**Data provided**:
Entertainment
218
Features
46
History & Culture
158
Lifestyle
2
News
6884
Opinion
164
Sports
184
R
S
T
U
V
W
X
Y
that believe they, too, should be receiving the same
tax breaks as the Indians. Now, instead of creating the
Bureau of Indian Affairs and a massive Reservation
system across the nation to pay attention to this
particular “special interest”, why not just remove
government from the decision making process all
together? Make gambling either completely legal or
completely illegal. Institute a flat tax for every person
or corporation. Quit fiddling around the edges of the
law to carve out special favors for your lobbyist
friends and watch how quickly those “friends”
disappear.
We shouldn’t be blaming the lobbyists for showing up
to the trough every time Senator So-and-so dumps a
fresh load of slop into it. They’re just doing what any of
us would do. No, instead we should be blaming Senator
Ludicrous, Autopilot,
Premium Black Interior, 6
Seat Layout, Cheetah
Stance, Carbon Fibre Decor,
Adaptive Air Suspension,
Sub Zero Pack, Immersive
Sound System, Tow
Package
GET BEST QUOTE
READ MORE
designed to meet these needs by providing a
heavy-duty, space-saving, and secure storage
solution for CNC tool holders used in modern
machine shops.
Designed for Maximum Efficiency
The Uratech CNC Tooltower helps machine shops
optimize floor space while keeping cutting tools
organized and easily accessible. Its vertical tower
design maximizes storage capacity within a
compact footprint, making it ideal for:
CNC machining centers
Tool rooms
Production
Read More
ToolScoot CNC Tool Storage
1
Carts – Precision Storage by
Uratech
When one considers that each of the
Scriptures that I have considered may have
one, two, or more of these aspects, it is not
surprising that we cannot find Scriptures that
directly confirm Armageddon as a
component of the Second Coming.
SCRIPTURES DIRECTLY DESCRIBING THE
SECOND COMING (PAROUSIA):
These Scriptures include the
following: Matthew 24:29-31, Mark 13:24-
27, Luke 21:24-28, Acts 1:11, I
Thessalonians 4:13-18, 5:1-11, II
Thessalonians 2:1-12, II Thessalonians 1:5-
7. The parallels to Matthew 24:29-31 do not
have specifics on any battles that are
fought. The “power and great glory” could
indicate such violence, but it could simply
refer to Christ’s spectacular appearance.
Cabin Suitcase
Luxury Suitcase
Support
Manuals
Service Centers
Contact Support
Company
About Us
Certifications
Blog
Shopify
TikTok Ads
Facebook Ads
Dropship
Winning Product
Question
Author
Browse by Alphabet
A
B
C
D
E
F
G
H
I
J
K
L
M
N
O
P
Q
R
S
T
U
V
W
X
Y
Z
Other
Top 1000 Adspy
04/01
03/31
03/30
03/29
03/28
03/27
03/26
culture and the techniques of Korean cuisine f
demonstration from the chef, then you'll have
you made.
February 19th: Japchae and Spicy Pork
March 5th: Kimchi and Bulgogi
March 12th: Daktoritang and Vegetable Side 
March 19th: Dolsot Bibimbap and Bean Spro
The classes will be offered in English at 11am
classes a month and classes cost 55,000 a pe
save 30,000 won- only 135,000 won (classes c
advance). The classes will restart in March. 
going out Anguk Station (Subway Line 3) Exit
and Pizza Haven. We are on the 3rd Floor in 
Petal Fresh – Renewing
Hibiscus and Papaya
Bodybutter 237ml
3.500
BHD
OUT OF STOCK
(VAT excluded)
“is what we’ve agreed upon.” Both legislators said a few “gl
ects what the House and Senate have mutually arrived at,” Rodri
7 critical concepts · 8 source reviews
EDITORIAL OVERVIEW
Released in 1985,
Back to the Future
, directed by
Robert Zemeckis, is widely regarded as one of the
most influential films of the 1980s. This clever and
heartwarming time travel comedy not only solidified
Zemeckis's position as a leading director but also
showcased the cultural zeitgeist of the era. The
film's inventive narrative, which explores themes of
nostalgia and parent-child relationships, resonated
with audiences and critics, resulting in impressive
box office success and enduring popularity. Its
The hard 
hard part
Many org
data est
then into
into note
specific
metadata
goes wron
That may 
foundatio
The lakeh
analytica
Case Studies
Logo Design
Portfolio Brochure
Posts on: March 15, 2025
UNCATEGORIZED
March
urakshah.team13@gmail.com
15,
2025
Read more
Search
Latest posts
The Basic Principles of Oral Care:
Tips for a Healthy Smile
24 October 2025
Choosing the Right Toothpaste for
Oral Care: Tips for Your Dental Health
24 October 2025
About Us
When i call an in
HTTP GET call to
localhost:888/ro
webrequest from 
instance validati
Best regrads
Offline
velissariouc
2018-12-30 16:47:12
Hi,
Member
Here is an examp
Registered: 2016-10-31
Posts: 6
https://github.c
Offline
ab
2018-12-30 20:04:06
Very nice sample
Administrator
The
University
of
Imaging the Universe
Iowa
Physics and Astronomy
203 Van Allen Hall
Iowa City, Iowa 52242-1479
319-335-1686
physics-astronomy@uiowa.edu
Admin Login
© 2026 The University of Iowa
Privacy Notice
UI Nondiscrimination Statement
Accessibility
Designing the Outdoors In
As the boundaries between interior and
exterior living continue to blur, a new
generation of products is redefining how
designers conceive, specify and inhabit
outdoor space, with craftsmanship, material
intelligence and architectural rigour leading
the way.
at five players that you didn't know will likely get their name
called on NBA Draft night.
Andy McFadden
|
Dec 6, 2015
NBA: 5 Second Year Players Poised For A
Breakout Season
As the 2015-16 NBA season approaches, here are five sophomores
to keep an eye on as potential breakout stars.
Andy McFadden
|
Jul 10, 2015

**Prompt**: The answer must be the full listing, returned exactly as given.

**Expected answer**:
Entertainment
218
Features
46
History & Culture
158
Lifestyle
2
News
6884
Opinion
164
Sports
184
R
S
T
U
V
W
X
Y
that believe they, too, should be receiving the same
tax breaks as the Indians. Now, instead of creating the
Bureau of Indian Affairs and a massive Reservation
system across the nation to pay attention to this
particular “special interest”, why not just remove
government from the decision making process all
together? Make gambling either completely legal or
completely illegal. Institute a flat tax for every person
or corporation. Quit fiddling around the edges of the
law to carve out special favors for your lobbyist
friends and watch how quickly those “friends”
disappear.
We shouldn’t be blaming the lobbyists for showing up
to the trough every time Senator So-and-so dumps a
fresh load of slop into it. They’re just doing what any of
us would do. No, instead we should be blaming Senator
Ludicrous, Autopilot,
Premium Black Interior, 6
Seat Layout, Cheetah
Stance, Carbon Fibre Decor,
Adaptive Air Suspension,
Sub Zero Pack, Immersive
Sound System, Tow
Package
GET BEST QUOTE
READ MORE
designed to meet these needs by providing a
heavy-duty, space-saving, and secure storage
solution for CNC tool holders used in modern
machine shops.
Designed for Maximum Efficiency
The Uratech CNC Tooltower helps machine shops
optimize floor space while keeping cutting tools
organized and easily accessible. Its vertical tower
design maximizes storage capacity within a
compact footprint, making it ideal for:
CNC machining centers
Tool rooms
Production
Read More
ToolScoot CNC Tool Storage
1
Carts – Precision Storage by
Uratech
When one considers that each of the
Scriptures that I have considered may have
one, two, or more of these aspects, it is not
surprising that we cannot find Scriptures that
directly confirm Armageddon as a
component of the Second Coming.
SCRIPTURES DIRECTLY DESCRIBING THE
SECOND COMING (PAROUSIA):
These Scriptures include the
following: Matthew 24:29-31, Mark 13:24-
27, Luke 21:24-28, Acts 1:11, I
Thessalonians 4:13-18, 5:1-11, II
Thessalonians 2:1-12, II Thessalonians 1:5-
7. The parallels to Matthew 24:29-31 do not
have specifics on any battles that are
fought. The “power and great glory” could
indicate such violence, but it could simply
refer to Christ’s spectacular appearance.
Cabin Suitcase
Luxury Suitcase
Support
Manuals
Service Centers
Contact Support
Company
About Us
Certifications
Blog
Shopify
TikTok Ads
Facebook Ads
Dropship
Winning Product
Question
Author
Browse by Alphabet
A
B
C
D
E
F
G
H
I
J
K
L
M
N
O
P
Q
R
S
T
U
V
W
X
Y
Z
Other
Top 1000 Adspy
04/01
03/31
03/30
03/29
03/28
03/27
03/26
culture and the techniques of Korean cuisine f
demonstration from the chef, then you'll have
you made.
February 19th: Japchae and Spicy Pork
March 5th: Kimchi and Bulgogi
March 12th: Daktoritang and Vegetable Side 
March 19th: Dolsot Bibimbap and Bean Spro
The classes will be offered in English at 11am
classes a month and classes cost 55,000 a pe
save 30,000 won- only 135,000 won (classes c
advance). The classes will restart in March. 
going out Anguk Station (Subway Line 3) Exit
and Pizza Haven. We are on the 3rd Floor in 
Petal Fresh – Renewing
Hibiscus and Papaya
Bodybutter 237ml
3.500
BHD
OUT OF STOCK
(VAT excluded)
“is what we’ve agreed upon.” Both legislators said a few “gl
ects what the House and Senate have mutually arrived at,” Rodri
7 critical concepts · 8 source reviews
EDITORIAL OVERVIEW
Released in 1985,
Back to the Future
, directed by
Robert Zemeckis, is widely regarded as one of the
most influential films of the 1980s. This clever and
heartwarming time travel comedy not only solidified
Zemeckis's position as a leading director but also
showcased the cultural zeitgeist of the era. The
film's inventive narrative, which explores themes of
nostalgia and parent-child relationships, resonated
with audiences and critics, resulting in impressive
box office success and enduring popularity. Its
The hard 
hard part
Many org
data est
then into
into note
specific
metadata
goes wron
That may 
foundatio
The lakeh
analytica
Case Studies
Logo Design
Portfolio Brochure
Posts on: March 15, 2025
UNCATEGORIZED
March
urakshah.team13@gmail.com
15,
2025
Read more
Search
Latest posts
The Basic Principles of Oral Care:
Tips for a Healthy Smile
24 October 2025
Choosing the Right Toothpaste for
Oral Care: Tips for Your Dental Health
24 October 2025
About Us
When i call an in
HTTP GET call to
localhost:888/ro
webrequest from 
instance validati
Best regrads
Offline
velissariouc
2018-12-30 16:47:12
Hi,
Member
Here is an examp
Registered: 2016-10-31
Posts: 6
https://github.c
Offline
ab
2018-12-30 20:04:06
Very nice sample
Administrator
The
University
of
Imaging the Universe
Iowa
Physics and Astronomy
203 Van Allen Hall
Iowa City, Iowa 52242-1479
319-335-1686
physics-astronomy@uiowa.edu
Admin Login
© 2026 The University of Iowa
Privacy Notice
UI Nondiscrimination Statement
Accessibility
Designing the Outdoors In
As the boundaries between interior and
exterior living continue to blur, a new
generation of products is redefining how
designers conceive, specify and inhabit
outdoor space, with craftsmanship, material
intelligence and architectural rigour leading
the way.
at five players that you didn't know will likely get their name
called on NBA Draft night.
Andy McFadden
|
Dec 6, 2015
NBA: 5 Second Year Players Poised For A
Breakout Season
As the 2015-16 NBA season approaches, here are five sophomores
to keep an eye on as potential breakout stars.
Andy McFadden
|
Jul 10, 2015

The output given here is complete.